Letter: Homophobia not a real phobia

Of recent date we have been word blitzed with the omnipresent “homophobia” — seemingly used with impunity and without any thought as to its derivation or meaning. To the less-punctilious, it is accepted without challenge or question. But to others, who believe that words mean something, it may appear to be a misnomer or, if you prefer, a neologism.

The word “homophobia” comes from combining the prefix homo, meaning “same” and suffix phobia, meaning “fear of.” As generally used today, “homophobia” implies an irrational fear or hatred of homosexuals.

It has been reported that this neologism was promoted in the 1960s by George Weinberg, a gay activist and psychologist, who attempted to define it in clinical literature shortly before the downgrading of homosexuality as a mental illness by the American Psychiatric Association in 1973. Weinberg claimed it was “the dread of being in close quarters with homosexuals.”

But is “homophobia” an actual fear? Is there a basis for the suffix “phobia” in a clinical sense? Should it be “pathologized” or treated as a disease would be treated — e.g., claustrophobia, agoraphobia, hydrophobia, etc.?
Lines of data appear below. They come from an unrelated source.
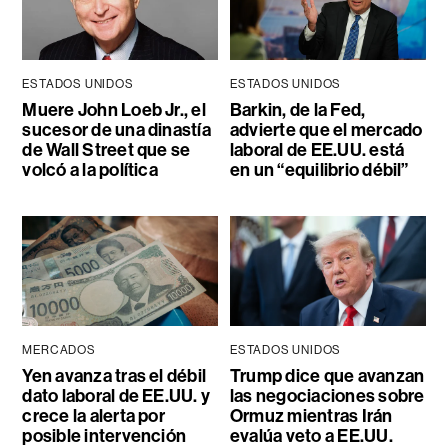
ESTADOS UNIDOS
ESTADOS UNIDOS
Muere John Loeb Jr., el
Barkin, de la Fed,
sucesor de una dinastía
advierte que el mercado
de Wall Street que se
laboral de EE.UU. está
volcó a la política
en un “equilibrio débil”
MERCADOS
ESTADOS UNIDOS
Yen avanza tras el débil
Trump dice que avanzan
dato laboral de EE.UU. y
las negociaciones sobre
crece la alerta por
Ormuz mientras Irán
posible intervención
evalúa veto a EE.UU.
University of Arkansas researchers think not. Through statistical analysis they were able to demonstrate that the concept usually described as “homophobia” originates from feelings of “disgust” — that a true “phobia” is derived from fear or anxiety. In a separate 1984 study, in which people viewed images of homosexual sex and where their physiological responses were measured, researchers failed to find physical reactions consistent with “phobias.”

True “phobias” are often treated by forcing patients to confront their fears, as prolonged exposure to feared stimuli can weaken the fear response. But the researchers said such a procedure may not be effective in eliminating “disgust.”

Accordingly, if the so called “homophobe” is “disgusted” by what he considers the abnormality of the homosexual lifestyle, perhaps one could or should arrive at a more precise and meaningful word to replace “homophobe,” since it would seem we are not dealing with a true “phobia.” “Homonegativism” has been proposed.